Baed upon Joseph M. Williams’ Style: Ten Lessons in Clarity and Grace (New York: Longman, 2003).
mismatched: A decision on the part of the Dean in regard to the funding by the Department must be made for there to be adequate staff preparation. matched: The Dean must decide on the Department’s funding if the staff is to prepare adequately. mismatched: The Bunsen burner was lit. 2 matched: Tom lid the Bunsen burner.
4. Use the beginning of your sentences to refer to (a) what you’ve already mentioned or (b) knowledge that you can assume you and your readr readily share.
example: Jon Stewart is perhaps the most accomplished satirist working today. Satire, as mentioned previously, attacks those in power in the name of truth. revised: Satire attacks those in power in the name of truth. Perhaps the most accomplished satirist working today is Jon Stewart. example: The huge number of wounded and dead in World War I exceeded all the other wars in European history. One of the reasons for the lingering animosity between some nations today is the memory of this terrible carnage. revised: Of all the wars in European history up to that point, none exceeded World War I in the huge number of wounded and dead. The memory of this terrible carnage is one of the reasons for the animosity between some European nations today.
5. Put your most important ideas at the end of your sentence, as well as the information you intend to develop in the next sentence.
example: I crashed the car last Saturday afternoon, on my way home from a trip to the supermarket and the Laundromat. I escaped without a scratch, though the car was totaled. revised: Last Saturday afternoon, on my way home from a trip to the supermarket and the Laundromat, I crashed the car. The car was totaled, but I escaped without a scratch. example: President Abraham Lincoln was assassinated on April 14, 1865, while watching a play at Ford’s Theater. The nation was shocked by this act of violence. revised: On April 14, 1865, while watching a play at Ford’s Theater, President Abraham Lincoln was assassinated. This act of violence shocked the nation.
6. Don’t write all short or all long sentences. Vary them.
This one’s fairly self-explanatory. It can be hard on the ear/brain to take in long strings of long sentences or long strings of short ones. So mix it up. If you see a long string of long sentences, see if you can break some of them down into shorter sentences — without, of course, damaging their meaning. And if you see long strings of short sentences, see if you can combine some of them into longer sentences — again, without damaging their meaning.
7. If your sentences are feeling tangled, observe this rule: The greater the logical complexity of the thought is, the simpler the syntax of the sentences expressing it ought to be.

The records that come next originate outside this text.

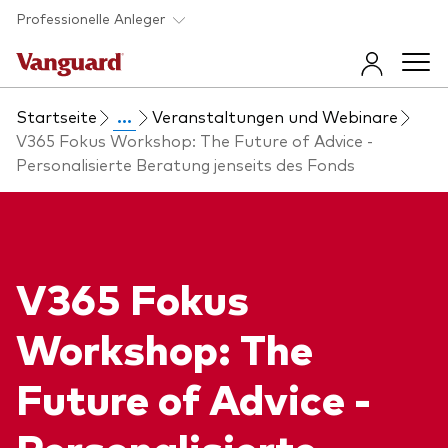
Skip to main content
Professionelle Anleger
Startseite
...
Veranstaltungen und Webinare
Fonds und ETFs
V365 Fokus Workshop: The Future of Advice -
Personalisierte Beratung jenseits des Fonds
Back to main menu
Insights und Events
Produkt finden
Back to main menu
Beraterunterstützung
V365 Fokus
Direkt zur Fondsliste
Insights
Workshop: The
Back to main menu
Über uns
Erfahren Sie mehr über unsere
Future of Advice -
Anlageprodukte
Vanguard 365 im Überblick
Back to main menu
Anlageprodukte im Überblick
Personalisierte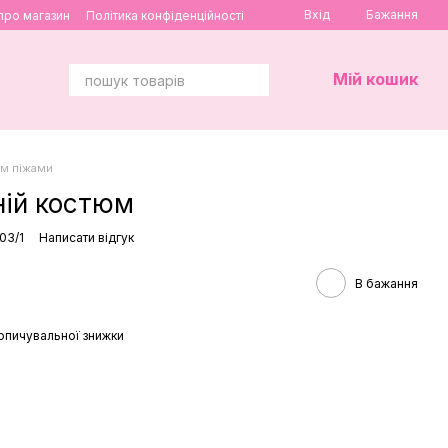
Вхід
Бажання
 про магазин
Політика конфіденційності
Мій кошик
м піжами
ій костюм
03/1
Написати відгук
В бажання
опичувальної знижки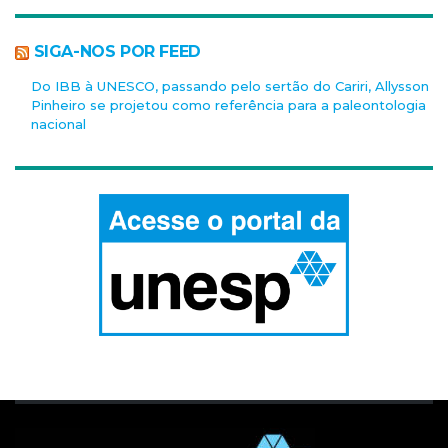
SIGA-NOS POR FEED
Do IBB à UNESCO, passando pelo sertão do Cariri, Allysson
Pinheiro se projetou como referência para a paleontologia
nacional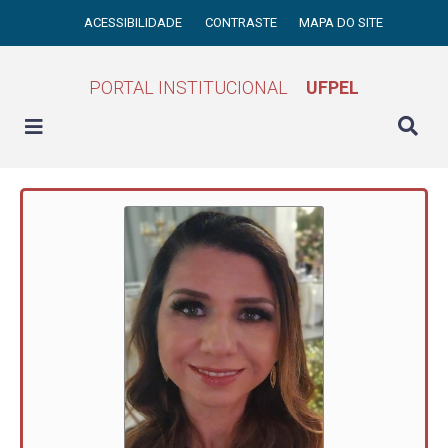
ACESSIBILIDADE
CONTRASTE
MAPA DO SITE
PORTAL INSTITUCIONAL
UFPEL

Democracy has been around since the time of Socrates and has continued into the present day, in countries such as the United States, where the citizens hold power under a free electoral system. Though democracy operates differently in different places, all democracies have two characteristic features, which are that all citizens have equal access to power, and that all citizens enjoy universally recognized liberties, including freedom of thought, freedom of expression, and freedom of speech.
Democracy has been around since the time of Socrates. It continues to thrive today. Democracy operates differently in different places. However, all democracies have two characteristic features. First, all citizens have equal access to power. Second, all citizens enjoy universally recognized liberties. These liberties include freedom of thought, freedom of expression, and freedom of speech.
Note that in a lab report (i.e., the place where you’re most likely to be talking about lighting Bunsen burners), it is the mismatched sentence — “The Bunsen burner was lit” — that would likely be the preferred one. Why? Because the validity of scientific experiments depends upon their being replicable: It shouldn’t matter whether Tom lights the Bunsen burner, or Maria lights it, or James lights it — anyone should be able to get the same results. The style reflects these underlying epistemological values: By taking the human agent out of the picture, the mismatched sentence focuses our attention on the experimental process.